Classification Metrics
Classification is about predicting class labels given input data. Take binary classification for example, there’re 2 possible classes, usually positive and negative, so we can naively use accuracy to measure the performance. $$Accuracy = {n\_correct \over n\_total}$$
In this competition, you’ll distinguish dogs from cats
However, in reality, the classes are not always equal. The quantities of classes may be biased, and the cost of making wrong prediction may be different (e.g. in medical diagnosis),we need more terminology to evaluate the performance.
Confusion Matrix
| Predicted as Positive | Predicted as Negative | |
|---|---|---|
| Labeled as Positive | True Positive (TP) | False Negative (FN) |
| Labeled as Negative | False Positive (FP) | True Negative (TN) |
Then the overall accuracy could be defined as $$Accuracy = {TP + TN \over TP + FN + FP + TN}$$ And as we got the confusion matrix, we can introduce more specifications $$TPR = {TP \over TP + FN}$$ $$FPR = {FP \over FP + TN}$$ $$TNR = {TN \over FP + TN}$$ TPR: True Positive Rate FPR: False Positive Rate TNR: True Negative Rate
Log_Loss
Log-loss, or logarithmic loss, gets into the finer details of a classifier. If the raw output of the classifier is a numeric probability instead of a class label of 0 or 1, then log-loss can be used. $$log\_ loss = -{1 \over N} {\sum_{i=1}^N y_i \log p_i + (1 - y_i) \log (1 - p_i)}$$ \(p_i\) is the probability that the ith data point belongs to class 1 , \(y_i\) is the true label and is either 0 or 1 It’s also called cross entropy loss
AUC
Area under the Curve(Receiver Operating Characteristic, ROC)

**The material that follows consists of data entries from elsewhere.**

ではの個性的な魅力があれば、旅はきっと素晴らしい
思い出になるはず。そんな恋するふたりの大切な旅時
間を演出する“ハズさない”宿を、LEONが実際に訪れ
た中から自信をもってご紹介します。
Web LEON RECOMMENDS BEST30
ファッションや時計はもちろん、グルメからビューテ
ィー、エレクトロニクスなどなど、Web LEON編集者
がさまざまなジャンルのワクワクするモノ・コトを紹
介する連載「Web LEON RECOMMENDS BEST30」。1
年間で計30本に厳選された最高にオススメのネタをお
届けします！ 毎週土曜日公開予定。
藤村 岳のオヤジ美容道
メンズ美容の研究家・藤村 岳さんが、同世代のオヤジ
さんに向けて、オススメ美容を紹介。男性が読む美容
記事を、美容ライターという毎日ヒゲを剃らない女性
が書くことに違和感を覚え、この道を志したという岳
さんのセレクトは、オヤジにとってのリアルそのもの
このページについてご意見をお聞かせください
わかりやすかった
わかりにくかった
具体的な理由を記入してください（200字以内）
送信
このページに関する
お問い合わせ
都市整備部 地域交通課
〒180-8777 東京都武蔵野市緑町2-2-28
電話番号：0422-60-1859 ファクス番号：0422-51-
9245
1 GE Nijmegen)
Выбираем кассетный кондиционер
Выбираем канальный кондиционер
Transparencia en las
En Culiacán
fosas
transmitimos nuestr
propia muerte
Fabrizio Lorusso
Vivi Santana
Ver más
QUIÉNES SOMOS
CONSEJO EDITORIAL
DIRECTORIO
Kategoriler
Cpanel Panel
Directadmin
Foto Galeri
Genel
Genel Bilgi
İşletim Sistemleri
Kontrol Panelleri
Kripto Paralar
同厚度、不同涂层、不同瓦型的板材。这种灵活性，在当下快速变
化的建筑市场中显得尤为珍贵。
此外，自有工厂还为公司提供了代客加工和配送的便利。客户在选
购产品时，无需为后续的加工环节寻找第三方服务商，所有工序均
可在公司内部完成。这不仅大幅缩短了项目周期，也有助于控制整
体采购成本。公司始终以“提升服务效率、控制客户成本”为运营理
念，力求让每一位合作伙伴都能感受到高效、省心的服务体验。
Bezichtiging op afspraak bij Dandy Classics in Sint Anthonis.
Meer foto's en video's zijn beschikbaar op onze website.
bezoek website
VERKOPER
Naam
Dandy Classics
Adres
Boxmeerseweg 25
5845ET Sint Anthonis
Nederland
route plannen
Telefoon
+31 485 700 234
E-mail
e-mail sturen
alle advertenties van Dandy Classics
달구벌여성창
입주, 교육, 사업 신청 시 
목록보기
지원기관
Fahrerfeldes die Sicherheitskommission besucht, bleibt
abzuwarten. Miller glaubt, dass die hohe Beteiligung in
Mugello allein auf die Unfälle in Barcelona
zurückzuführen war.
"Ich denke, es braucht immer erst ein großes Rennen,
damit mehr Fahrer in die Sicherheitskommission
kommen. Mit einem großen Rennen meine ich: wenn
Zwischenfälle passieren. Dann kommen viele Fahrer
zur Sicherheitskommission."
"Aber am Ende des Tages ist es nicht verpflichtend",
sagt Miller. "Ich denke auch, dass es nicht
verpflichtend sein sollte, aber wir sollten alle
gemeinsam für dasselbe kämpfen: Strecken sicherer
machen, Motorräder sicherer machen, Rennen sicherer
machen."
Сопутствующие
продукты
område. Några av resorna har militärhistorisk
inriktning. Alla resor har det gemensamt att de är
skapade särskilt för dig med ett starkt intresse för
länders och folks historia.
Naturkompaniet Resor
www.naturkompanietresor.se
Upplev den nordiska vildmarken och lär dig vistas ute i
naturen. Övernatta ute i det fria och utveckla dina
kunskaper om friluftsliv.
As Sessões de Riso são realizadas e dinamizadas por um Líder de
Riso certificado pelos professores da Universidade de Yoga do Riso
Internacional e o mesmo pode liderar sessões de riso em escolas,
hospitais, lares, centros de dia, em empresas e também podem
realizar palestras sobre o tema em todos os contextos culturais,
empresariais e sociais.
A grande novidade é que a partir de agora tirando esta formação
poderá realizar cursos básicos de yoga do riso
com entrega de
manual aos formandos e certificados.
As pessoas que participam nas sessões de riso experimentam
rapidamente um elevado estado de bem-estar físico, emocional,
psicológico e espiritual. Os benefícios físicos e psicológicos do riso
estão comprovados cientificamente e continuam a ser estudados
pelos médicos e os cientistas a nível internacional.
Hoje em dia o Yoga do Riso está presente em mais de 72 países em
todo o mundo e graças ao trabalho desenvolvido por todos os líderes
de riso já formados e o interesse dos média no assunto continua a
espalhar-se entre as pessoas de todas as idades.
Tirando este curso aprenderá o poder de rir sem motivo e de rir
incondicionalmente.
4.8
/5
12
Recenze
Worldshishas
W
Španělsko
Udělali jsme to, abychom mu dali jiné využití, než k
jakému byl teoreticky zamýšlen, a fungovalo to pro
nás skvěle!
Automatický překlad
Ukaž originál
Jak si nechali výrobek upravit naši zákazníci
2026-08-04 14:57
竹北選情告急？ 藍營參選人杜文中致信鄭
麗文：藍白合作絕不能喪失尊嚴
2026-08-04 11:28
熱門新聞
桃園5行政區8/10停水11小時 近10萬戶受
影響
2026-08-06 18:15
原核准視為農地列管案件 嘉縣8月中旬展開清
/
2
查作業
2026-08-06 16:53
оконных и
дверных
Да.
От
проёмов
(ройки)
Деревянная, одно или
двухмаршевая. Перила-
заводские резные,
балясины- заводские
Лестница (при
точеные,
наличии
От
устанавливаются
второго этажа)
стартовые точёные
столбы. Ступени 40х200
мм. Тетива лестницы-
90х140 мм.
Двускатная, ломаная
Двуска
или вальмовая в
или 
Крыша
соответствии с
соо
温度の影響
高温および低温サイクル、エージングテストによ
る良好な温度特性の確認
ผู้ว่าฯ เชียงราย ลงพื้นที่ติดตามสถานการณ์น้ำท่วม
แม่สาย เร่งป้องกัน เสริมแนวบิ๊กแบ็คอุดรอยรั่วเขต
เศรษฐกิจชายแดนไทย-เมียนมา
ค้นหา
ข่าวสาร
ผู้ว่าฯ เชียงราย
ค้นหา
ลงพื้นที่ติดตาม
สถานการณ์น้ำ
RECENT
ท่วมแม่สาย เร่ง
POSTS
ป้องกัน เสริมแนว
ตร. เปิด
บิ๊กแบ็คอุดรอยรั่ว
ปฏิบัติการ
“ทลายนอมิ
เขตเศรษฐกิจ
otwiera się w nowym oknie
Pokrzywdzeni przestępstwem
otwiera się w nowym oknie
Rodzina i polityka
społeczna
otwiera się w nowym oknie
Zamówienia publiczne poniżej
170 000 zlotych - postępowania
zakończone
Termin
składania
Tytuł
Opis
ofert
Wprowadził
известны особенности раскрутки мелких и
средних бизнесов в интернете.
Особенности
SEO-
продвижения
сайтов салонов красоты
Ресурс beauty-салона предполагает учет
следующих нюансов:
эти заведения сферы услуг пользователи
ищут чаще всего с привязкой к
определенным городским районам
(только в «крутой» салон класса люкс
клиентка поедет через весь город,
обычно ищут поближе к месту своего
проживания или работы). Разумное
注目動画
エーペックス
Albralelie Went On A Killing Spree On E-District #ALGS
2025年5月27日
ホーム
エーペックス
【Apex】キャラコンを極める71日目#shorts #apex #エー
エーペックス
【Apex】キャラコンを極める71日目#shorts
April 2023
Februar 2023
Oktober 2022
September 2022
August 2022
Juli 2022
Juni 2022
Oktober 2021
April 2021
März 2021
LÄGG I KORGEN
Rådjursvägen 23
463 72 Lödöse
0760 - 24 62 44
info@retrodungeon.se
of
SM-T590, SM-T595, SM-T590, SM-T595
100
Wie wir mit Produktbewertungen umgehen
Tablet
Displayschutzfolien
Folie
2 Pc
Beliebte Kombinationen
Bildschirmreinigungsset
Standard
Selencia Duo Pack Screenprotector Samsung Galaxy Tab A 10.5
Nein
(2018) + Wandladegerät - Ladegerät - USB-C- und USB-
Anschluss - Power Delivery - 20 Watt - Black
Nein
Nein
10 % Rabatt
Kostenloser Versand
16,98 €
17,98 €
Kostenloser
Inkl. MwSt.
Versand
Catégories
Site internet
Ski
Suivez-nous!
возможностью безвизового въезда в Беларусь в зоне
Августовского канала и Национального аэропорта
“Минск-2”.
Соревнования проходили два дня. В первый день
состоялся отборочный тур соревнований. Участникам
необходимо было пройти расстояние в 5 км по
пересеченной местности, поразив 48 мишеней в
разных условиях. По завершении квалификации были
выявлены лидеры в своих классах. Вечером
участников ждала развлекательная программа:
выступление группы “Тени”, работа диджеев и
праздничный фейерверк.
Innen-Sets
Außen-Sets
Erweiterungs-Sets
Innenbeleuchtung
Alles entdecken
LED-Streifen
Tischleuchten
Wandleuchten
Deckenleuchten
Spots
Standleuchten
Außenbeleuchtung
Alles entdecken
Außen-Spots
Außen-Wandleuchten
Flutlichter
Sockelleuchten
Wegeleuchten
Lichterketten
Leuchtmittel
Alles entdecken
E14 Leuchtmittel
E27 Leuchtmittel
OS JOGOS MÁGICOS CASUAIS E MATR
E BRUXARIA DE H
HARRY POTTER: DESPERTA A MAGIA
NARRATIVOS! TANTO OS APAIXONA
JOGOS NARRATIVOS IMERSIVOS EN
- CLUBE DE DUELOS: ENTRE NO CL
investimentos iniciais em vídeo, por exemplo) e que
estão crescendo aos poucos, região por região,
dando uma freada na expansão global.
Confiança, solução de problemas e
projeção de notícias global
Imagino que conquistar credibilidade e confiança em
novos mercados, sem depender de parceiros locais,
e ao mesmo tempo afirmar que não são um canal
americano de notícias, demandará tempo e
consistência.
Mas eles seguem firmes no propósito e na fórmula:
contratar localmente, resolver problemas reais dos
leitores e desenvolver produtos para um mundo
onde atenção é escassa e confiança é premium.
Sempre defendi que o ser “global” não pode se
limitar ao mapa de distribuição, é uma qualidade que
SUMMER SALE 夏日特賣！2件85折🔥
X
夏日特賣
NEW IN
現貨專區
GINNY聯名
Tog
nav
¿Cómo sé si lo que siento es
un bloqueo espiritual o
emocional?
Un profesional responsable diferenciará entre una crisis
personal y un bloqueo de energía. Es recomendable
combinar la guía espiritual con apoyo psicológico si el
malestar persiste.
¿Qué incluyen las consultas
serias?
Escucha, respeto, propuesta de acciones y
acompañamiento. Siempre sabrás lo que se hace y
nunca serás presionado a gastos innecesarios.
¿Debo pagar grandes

The ROC curve shows the sensitivity of the classifier by plotting the rate of true positives to the rate of false positives
The AUC summarize the ROC curve, so that it can be compared easily.
Ranking Metrics
Ranking is actually related to binary classification. The ranker predicts the relevance of the disired information and the required one.
The search engine acts as a ranker. When the user types in a query, the search engine returns a ranked list of web pages that it considers to be relevant to the query. Conceptually, one can think of the task of ranking as first a binary classification of “rel‐ evant to the query” versus “irrelevant to the query,” followed by ordering the results so that the most relevant items appear at the top of the list.
Precision and recall are actually two metrics. But they are often used together.
$$Precision = {TP \over TP + FP}$$ $$Recall = {TP \over TP + FN}$$ $$F1 = {2 * precision * recall \over precision + recall}$$ However, in this case, precision and recall treat all retrieved items equally.
So to measure effectiveness of web search engine algorithms or related applications, we often use DCG, and DCG originates from an earlier, more primitive, measure called Cumulative Gain.
CG cumulative gain
It is the sum of the graded relevance values of all results in a search result list. $$CG_p = {\sum_{i=1}^p rel_i}$$ where \(rel_i\) is the graded relevance of the result at position \(i\)
DCG discounted cumulative gain
The premise of DCG is that highly relevant documents appearing lower in a search result list should be penalized as the graded relevance value is reduced logarithmically proportional to the position of the result $$DCG_p = {\sum_{i=1}^p {2^{rel_i} - 1 \over \log_2 (i + 1) }}$$
NDCG normalized discounted cumulative gain
This is done by sorting all relevant documents in the corpus by their relative relevance, producing the maximum possible DCG through position ,also called Ideal DCG (IDCG) through that position. $$nDCG_p = {DCG_p \over IDCG_p}$$ where: $$IDCG_p = {\sum_{i=1}^{|REL|} {2^{rel_i} - 1 \over \log_2 (i + 1) }}$$ and |REL| represents the list of relevant documents (ordered by their relevance) in the corpus up to position p
Regression Metrics
A great example is stock prediction where we try to predict the price of a stock on future days given past price history and other information about the company and the market, and we can treat it as a regression task.
RMSE root mean square deviation
$$RMSE = {\sqrt{\sum_i (y_i - \hat y_i)^2 \over n}}$$ \(y_i\) denotes the true score for the \(i\)th data point,and \(\hat y_i\) denotes the predicted value. \(n\) is the number of data points
MAPE mean absolute percentage error
deals with large outliers robustly for it look at the median absolute percentage $$MAPE = {median{(|(y_i - \hat y_i) / y_i|)}}$$ Inspired by this measurement, we can easily define how correctness we want our model to perform to change the absolute persentage.